Voeg aan de sectie publiek toe

public:
    QString introductionText() const;
    void setIntroductionText(const QString &introductionText);
    Q_SIGNAL void introductionTextChanged();

De eerste functie is de getter, de tweede de setter en de derde een signaal dat is uitgezonden wanneer de eigenschap is gewijzigd.

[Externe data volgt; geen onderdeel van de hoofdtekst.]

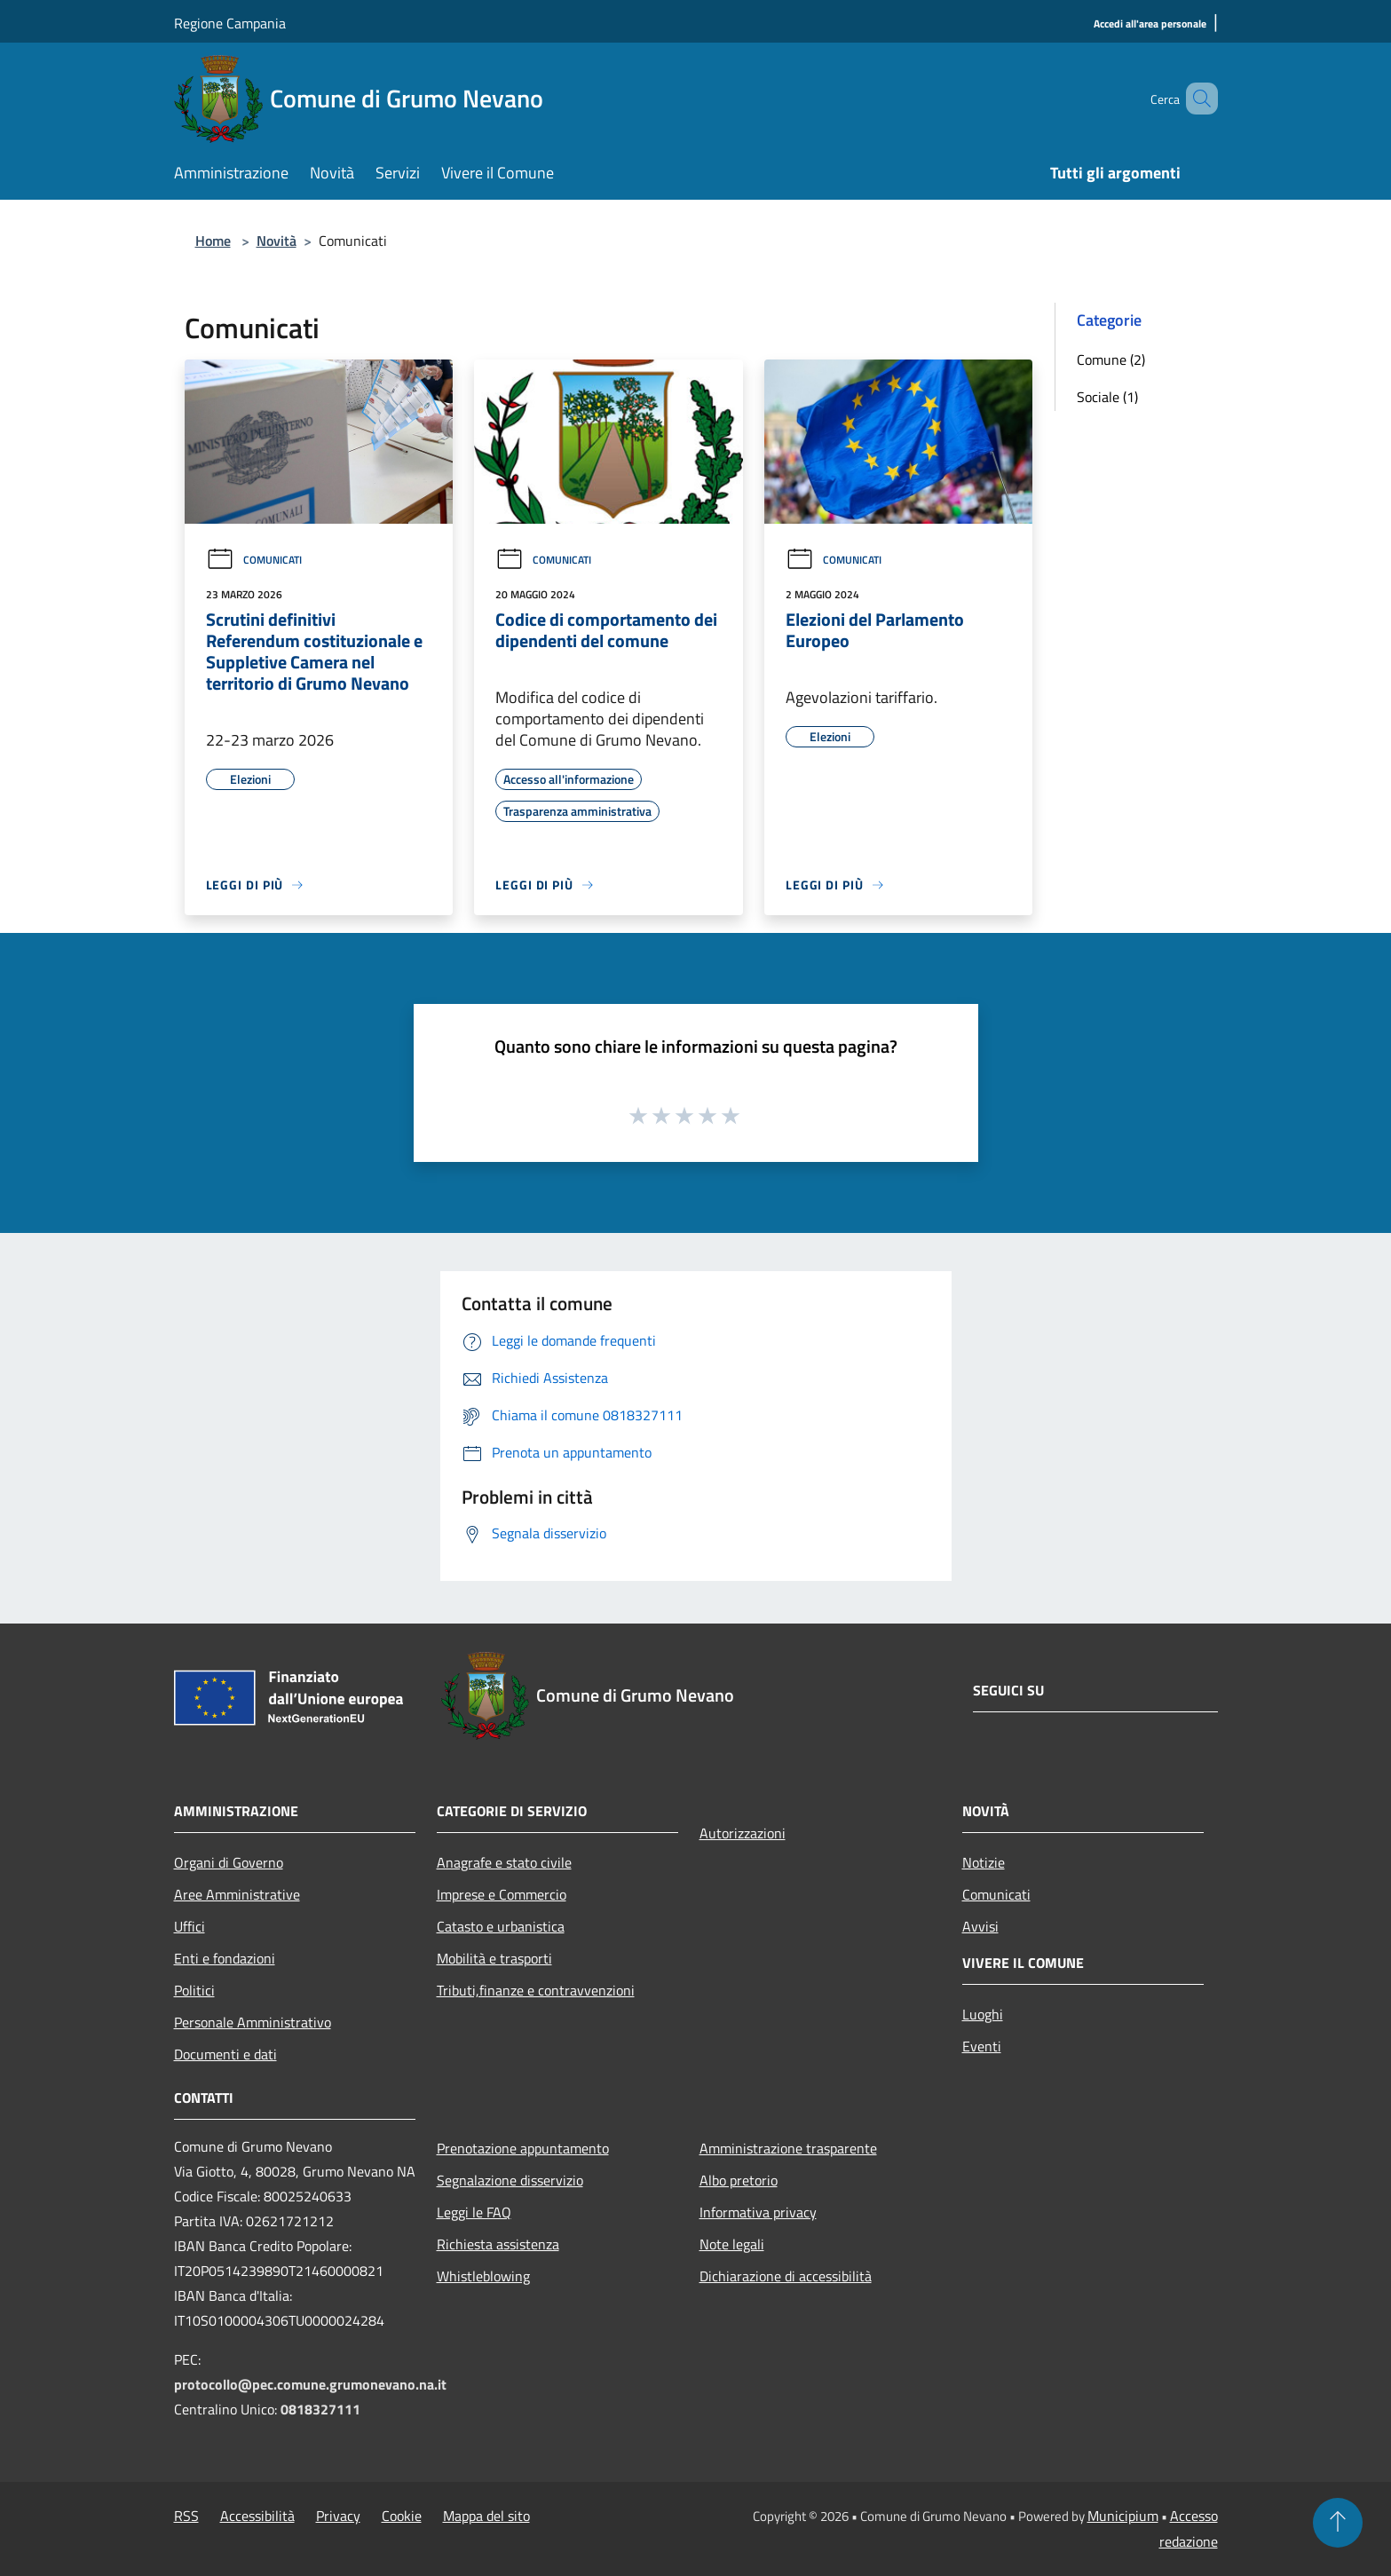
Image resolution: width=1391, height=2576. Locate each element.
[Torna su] (1338, 2523)
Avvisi (980, 1926)
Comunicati (254, 559)
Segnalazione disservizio (510, 2180)
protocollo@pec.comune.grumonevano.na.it (310, 2384)
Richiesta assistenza (498, 2244)
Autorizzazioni (742, 1833)
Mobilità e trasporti (494, 1958)
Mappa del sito (486, 2515)
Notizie (983, 1862)
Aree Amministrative (237, 1894)
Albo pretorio (738, 2180)
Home (213, 240)
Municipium (1122, 2515)
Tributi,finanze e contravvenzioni (536, 1990)
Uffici (189, 1926)
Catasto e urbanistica (501, 1926)
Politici (194, 1990)
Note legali (731, 2244)
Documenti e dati (225, 2054)
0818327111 (320, 2409)
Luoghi (982, 2014)
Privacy (338, 2515)
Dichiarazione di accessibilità (785, 2276)
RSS (186, 2515)
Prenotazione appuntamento (523, 2148)
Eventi (981, 2046)
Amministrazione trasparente (788, 2148)
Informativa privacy (758, 2212)
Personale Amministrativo (252, 2022)
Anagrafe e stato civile (504, 1862)
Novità (276, 240)
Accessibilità (257, 2515)
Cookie (402, 2515)
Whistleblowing (483, 2276)
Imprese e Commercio (501, 1894)
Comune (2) (1111, 359)
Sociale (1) (1107, 396)
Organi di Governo (228, 1862)
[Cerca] (1196, 98)
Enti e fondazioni (224, 1958)
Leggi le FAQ (474, 2212)
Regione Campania (230, 23)
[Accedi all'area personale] (1150, 24)
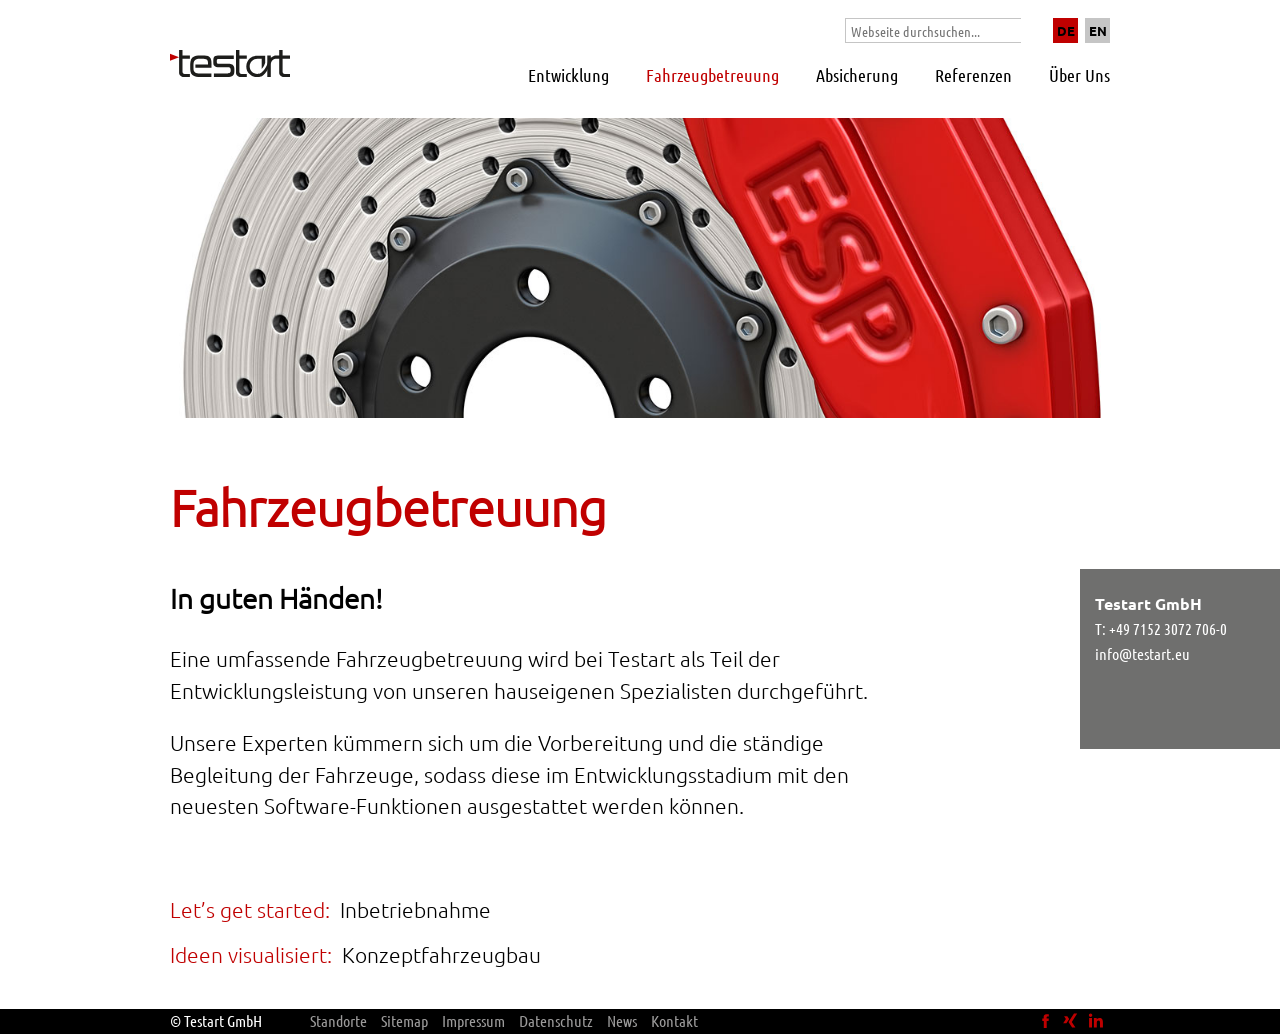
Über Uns (1079, 75)
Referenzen (973, 75)
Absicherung (857, 75)
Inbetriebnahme (415, 909)
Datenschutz (556, 1020)
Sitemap (404, 1020)
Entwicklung (568, 75)
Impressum (473, 1020)
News (622, 1020)
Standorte (338, 1020)
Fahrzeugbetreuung (712, 75)
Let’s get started (247, 909)
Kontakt (674, 1020)
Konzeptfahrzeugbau (441, 954)
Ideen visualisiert (248, 954)
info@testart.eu (1142, 653)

Het signaal behoeft geen enkele implementatie in het bestand backend.cpp, omdat het niet veel meer doet dan uitgezonden worden, maar de getter en setter moeten geïmplementeerd worden lijkend op het volgende:

QString Backend::introductionText() const
{
    return m_introductionText;
}

void Backend::setIntroductionText(const QString &introductionText)
{
    m_introductionText = introductionText;
    Q_EMIT introductionTextChanged();
}

Zoals u kunt zien, wanneer de setter wordt aangeroepen, zal het signaal worden uitgezonden en wordt de ui (gebruikersinterface) en de backend van de wijziging geïnformeerd.

Om de tekst te tonen, voeg een kop toe aan main.qml onder de eigenschap title van het element Kirigami.Page dat al in het sjabloon zit.

De resulterende code in dat gedeelte van het bestand zou er uit moeten zien als dit:

...
Kirigami.Page {
    title: i18n("develop.kde.org tutorial")

    Kirigami.Heading {
        anchors.centerIn: parent
        text: Backend.introductionText
    }

    actions {
        main: Kirigami.Action {
            ...
        }
    }
}

Nu kunt u uw programma opnieuw compileren en starten.

Gefeliciteerd, u hebt geleerd:

  • Hoe backend-typen to QML te registreren
  • Nieuwe elementen aan het QML-bestand toevoegen
  • Nieuwe QObject-subklassen aanmaken
  • Hoe eigenschappen toe te voegen en wat ze doen
  • Wat signalen zijn

Als u meer wilt weten over de integratie tussen QML en C++, dan bevelen we het lezen van de officiële Qt documentatie aan.